Tangis Gema semakin pecah. "Iya, Gema memang anak yang tidak pernah diharapkan dan selalu salah. Mami Papi cuma bisa nyalahin Gema." Gema beranjak dan masuk kamar dengan membanting pintu.
Baik orang tua Gema maupun Abhi terperanjat mendengarnya.
"Nah, selalu saja seperti ini. Masuk kamar, banting pintu. Dari dulu kayak gini, Abhi." Burhan mengusap dadanya.
"Nanti saya akan bicara sama Gema. Mungkin Gema butuh waktu untuk menenangkan diri dulu." Abhi berusaha menenangkan mertuanya.
"Minta tolong ya, Nak Abhi. Bimbing Gema dengan sabar. Jangan dimanjain, tapi harus banyak sabarnya," pungkas Fatma.
"Nggih, insya Allah."
"Ya, udah kami pamit dulu ya, Bhi." Fatma dan Burhan memutuskan untuk pulang saja. Rasanya percuma menunggu Gema kembali menemui mereka. Jika sudah marah, mood Gema sulit diperbaiki.
Setelah orang tua Gema pulang, Abhi mencoba mengetuk pintu kamar Gema.

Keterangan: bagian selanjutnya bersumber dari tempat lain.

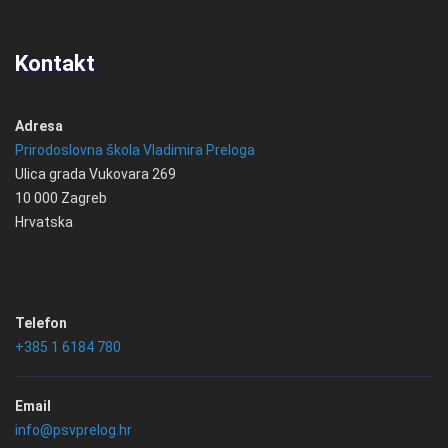
Kontakt
Adresa
Prirodoslovna škola Vladimira Preloga
Ulica grada Vukovara 269
10 000 Zagreb
Hrvatska
Telefon
+385 1 6184 780
Email
info@psvprelog.hr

"Gema, boleh nggak aku masuk? Kita bicara."
"Nanti saja. Aku mau mandi dulu," ucap Gema dari dalam. Isak tangisnya masih terdengar jelas.
"Okay, aku juga mau mandi dulu." Abhi melangkah kembali ke kamarnya. Mungkin setelah mandi, pikiran menjadi lebih fresh.